Osaka, elle, s’allume la nuit. Ses izakayas, ses néons et ses rues animées autour de Dotonbori et Namba offrent une expérience que Kyoto ne peut pas donner.

Les hébergements y sont en général moins chers qu’à Kyoto, et les transports vers les sites du Kansai sont plus souples grâce aux multiples gares de la ville (Umeda, Namba, Shin-Osaka, Tennoji).

L’avis qui revient le plus souvent chez les spécialistes du voyage au Japon – notamment sur les sites Kanpai et Horizons du Japon – : Kyoto pour les journées, Osaka pour les soirées. En combinant les deux depuis une seule base, vous obtenez l’équilibre parfait entre tradition et modernité sans payer deux fois l’hôtel.

Finalement, laquelle choisir ?

Si vous avez le temps, visitez les deux – reliées en 2h30 par le Shinkansen, elles se complètent parfaitement.
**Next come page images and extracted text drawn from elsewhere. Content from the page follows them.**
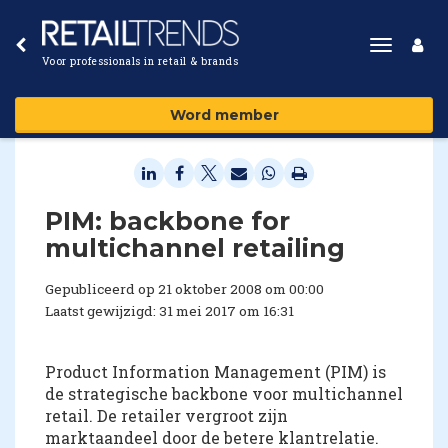
Toggle
Voor professionals in retail & brands
navigat
Word member
PIM: backbone for
multichannel retailing
Gepubliceerd op 21 oktober 2008 om 00:00
Laatst gewijzigd: 31 mei 2017 om 16:31
Product Information Management (PIM) is
de strategische backbone voor multichannel
retail. De retailer vergroot zijn
marktaandeel door de betere klantrelatie.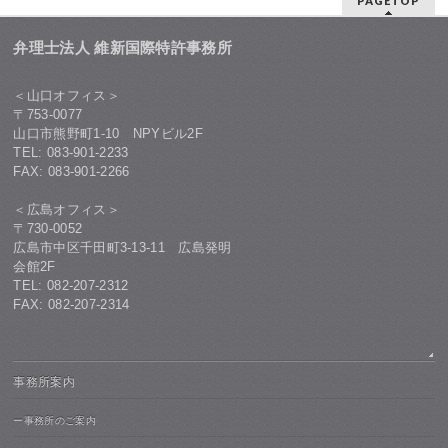
PAGETOP
弁理士法人 維新国際特許事務所
＜山口オフィス＞
〒753-0077
山口市熊野町1-10 NPYビル2F
TEL: 083-901-2233
FAX: 083-901-2266
＜広島オフィス＞
〒730-0052
広島市中区千田町3-13-11 広島発明
会館2F
TEL: 082-207-2312
FAX: 082-207-2314
事務所案内
ー事務所のご案内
Si vous devez vraiment choisir : Tokyo pour un premier voyage au Japon, quand on veut voir le maximum et qu’on a soif de tout.

Osaka pour un voyageur curieux, amateur de gastronomie et de vraies rencontres, ou pour tout itinéraire tourné vers le Kansai.

Ce qui est certain, c’est qu’aucune des deux ne vous décevra. Le Japon a cette particularité rare : même ses « deuxièmes choix » sont exceptionnels.